Composer for The Queen’s Gambit hosts Webinar for Valencia College

Carlos Rafael Rivera Portrait.

Valencia College-Splash Page

Carlos Rafael Rivera Portrait.

Rachelle Echevarria, Copy Editor

Valencia College had the privilege of hosting a webinar with Emmy Award winner Carlos Rafael Rivera on February 23. He has composed for pictures such as A Walk Among the Tombstones, Godless and The Queen’s Gambit and is a professor at the University of Miami.

Dr. Rivera’s webinar discussed the act of composing scores for media, from the screenplay until release. He made it very clear that as composers, one should not consider him or herself to be making art. “Calling ourselves artists sets us up for failure. We’re artisans, and craftsmen, and to call yourself an artist really gives you an impossible task,” stated Dr.Rivera.

This all ultimately goes back to a point that Dr. Rivera later makes. While music as a whole is artistic in nature, to be scoring for another is a job, which Dr. Rivera mentioned in stating, “We are a service industry. What we do is serve the director. When the director says, ‘I want it to feel a certain way’, it’s our job to interpret that and translate it into sound.”

For all his emphasis on this being a service industry, Dr. Rivera does not stray away from his passion for his work. In speaking about his work on Godless, Dr. Rivera mentioned how his scores were inspired, even though the job of a media composer is a job of repetition. For A Walk Among the Tombstones, Dr. Rivera went into detail about the sounds of the subway being his inspiration.

However, in both, Dr.
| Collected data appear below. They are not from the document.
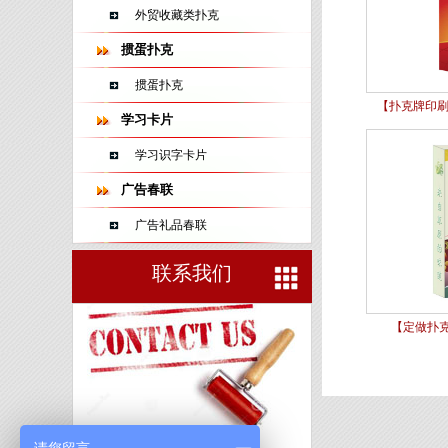
外贸收藏类扑克
掼蛋扑克
掼蛋扑克
【扑克牌印刷
学习卡片
学习识字卡片
广告春联
广告礼品春联
联系我们
【定做扑
山东蓝牛扑克印刷有限公司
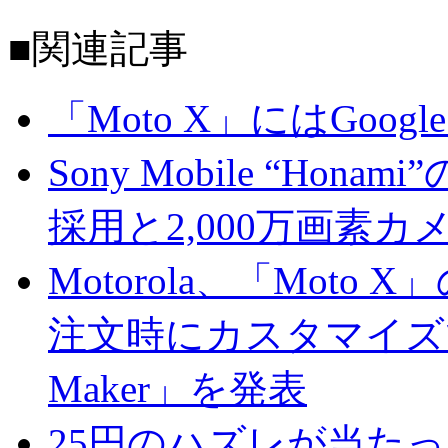
■関連記事
「Moto X」にはGoogle
Sony Mobile “H
採用と2,000万画素
Motorola、「Mot
注文時にカスタマイズで
Maker」を発表
25円のハズレが当た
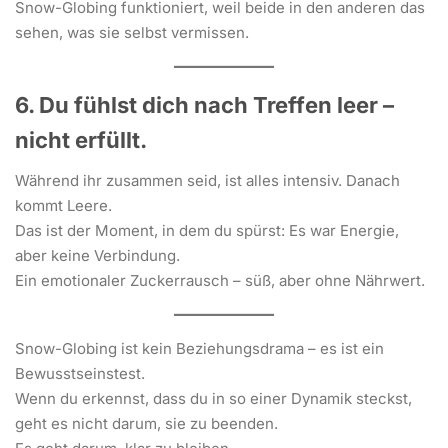
Snow-Globing funktioniert, weil beide in den anderen das
sehen, was sie selbst vermissen.
6. Du fühlst dich nach Treffen leer –
nicht erfüllt.
Während ihr zusammen seid, ist alles intensiv. Danach
kommt Leere.
Das ist der Moment, in dem du spürst: Es war Energie,
aber keine Verbindung.
Ein emotionaler Zuckerrausch – süß, aber ohne Nährwert.
Snow-Globing ist kein Beziehungsdrama – es ist ein
Bewusstseinstest.
Wenn du erkennst, dass du in so einer Dynamik steckst,
geht es nicht darum, sie zu beenden.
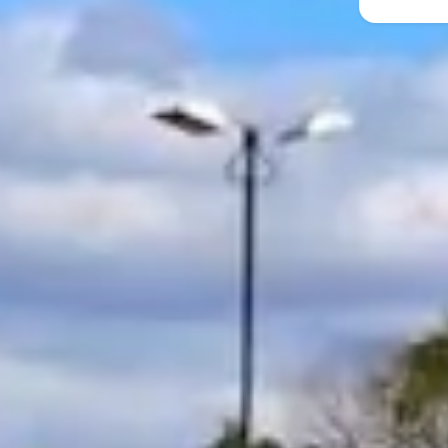
Galeria zdjęć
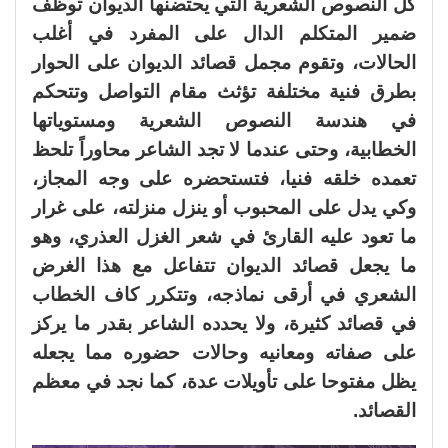
كل النصوص الشعرية التي يحتضنها الديوان توظف
ضمير المتكلم الدال على المفرد في أغلب
الحالات، وتقوم مجمل قصائد الديوان على الحوار
بطرق فنية مختلفة تؤثث مقام التواصل وتتحكم
في هندسة النصوص الشعرية ومستوياتها
الخطابية، وحتى عندما لا تجد الشاعر محاوراً تلحظ
تعمده خلقه فنيا، فتستحضره على وجه المجاز،
وكي يدل على المحبوب أو ينزل منزلته، على غرار
ما تعود عليه القارئ في شعر الغزل العذري، وهو
ما يجعل قصائد الديوان تتفاعل مع هذا الغرض
الشعري في أرقى نماذجه، وتتكرر كاف الخطاب
في قصائد كثيرة، ولا يحدده الشاعر بقدر ما يركز
على صفاته ومعانيه وحالات حضوره مما يجعله
يظل مفتوحا على تأويلات عدة، كما نجد في معظم
القصائد.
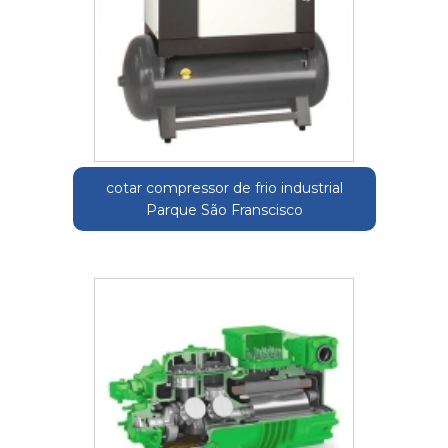
cotar compressor de frio industrial
Parque São Franscisco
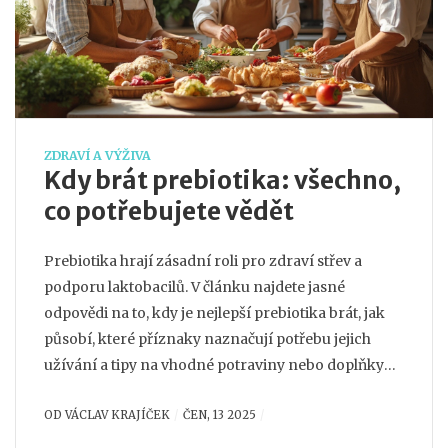
ZDRAVÍ A VÝŽIVA
Kdy brát prebiotika: všechno,
co potřebujete vědět
Prebiotika hrají zásadní roli pro zdraví střev a
podporu laktobacilů. V článku najdete jasné
odpovědi na to, kdy je nejlepší prebiotika brát, jak
působí, které příznaky naznačují potřebu jejich
užívání a tipy na vhodné potraviny nebo doplňky
stravy. Dozvíte se také, na co si dát pozor při výběru
OD
VÁCLAV KRAJÍČEK
ČEN, 13 2025
prebiotik a jak mohou pomoci dětem i dospělým.
Praktický průvodce pro všechny, kteří chtějí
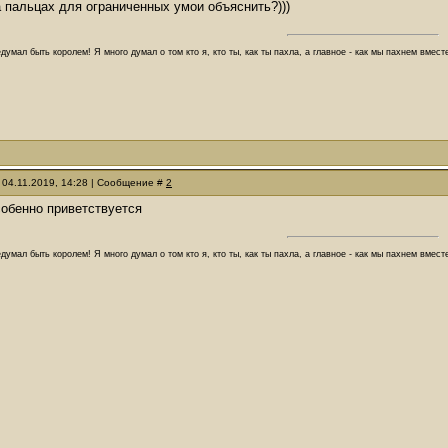
а пальцах для ограниченных умои объяснить?)))
думал быть королем! Я много думал о том кто я, кто ты, как ты пахла, а главное - как мы пахнем вмес
 04.11.2019, 14:28 | Сообщение #
2
обенно приветствуется
думал быть королем! Я много думал о том кто я, кто ты, как ты пахла, а главное - как мы пахнем вмес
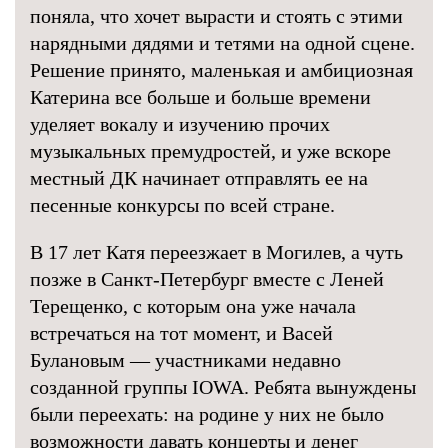
поняла, что хочет вырасти и стоять с этими
нарядными дядями и тетями на одной сцене.
Решение принято, маленькая и амбициозная
Катерина все больше и больше времени
уделяет вокалу и изучению прочих
музыкальных премудростей, и уже вскоре
местный ДК начинает отправлять ее на
песенные конкурсы по всей стране.
В 17 лет Катя переезжает в Могилев, а чуть
позже в Санкт-Петербург вместе с Леней
Терещенко, с которым она уже начала
встречаться на тот момент, и Васей
Булановым — участниками недавно
созданной группы IOWA. Ребята вынуждены
были переехать: на родине у них не было
возможности давать концерты и денег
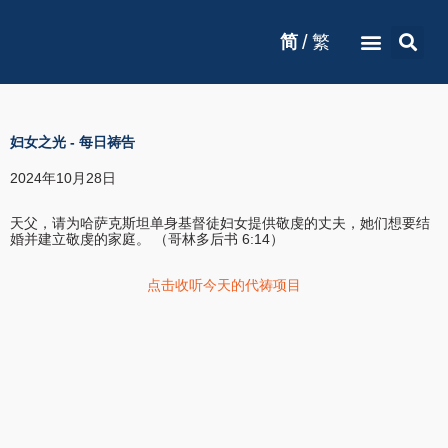
/
简
繁
妇女之光
-
每日祷告
2024年10月28日
天父，请为哈萨克斯坦单身基督徒妇女提供敬虔的丈夫，她们想要结
婚并建立敬虔的家庭。 （哥林多后书 6:14）
点击收听今天的代祷项目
Rivera’s music had to be rewritten and composed again as rejections would come for one reason or another. He prefaced the webinar by stating, “It’s through the mistakes that we find breakthroughs to grow.” He later goes on to say, “I feel that no revision has actually made anything worse.”

Dr. Rivera also faced rejection during the creation of The Queen’s Gambit. During the Q&A, he was asked how he composed music for chess (a major theme in The Queen’s Gambit) that made it captivating to an unknowing audience. After admitting he wasn’t quite sure how to answer, he eventually stated, “The first bunch of music I wrote was rejected. It sounded fine, but it wasn’t working. What helped me was thinking contextually; not the game itself, but the character. What is Beth thinking before the game? Is she being challenged? Is she attracted to someone? It’s the emotions being scored.”

This led to a question that wasn’t explicitly asked, but was explicitly answered: how do you tell a story when you compose music?

“Our job as composers is transitional. The end of one scene to the beginning of another. Music comes from the stage. Music is a transitional stage, when the curtain drops and the scene is shifting and you can’t see anyone running around or the set moving, but the music keeps playing. The answer is find any way to do it. The truth is, if you have a sense of storytelling, you could start on your phone, and then the training can be used.”

Dr. Rivera, while referencing technical and professional aspects of composing for the media, gave sound advice for future scorers. His wisdom could be rounded up to three main points: composers work for the creator, mistakes are not a bad thing when composing, and it’s best “…not to get so caught up in the notes so much as the idea.”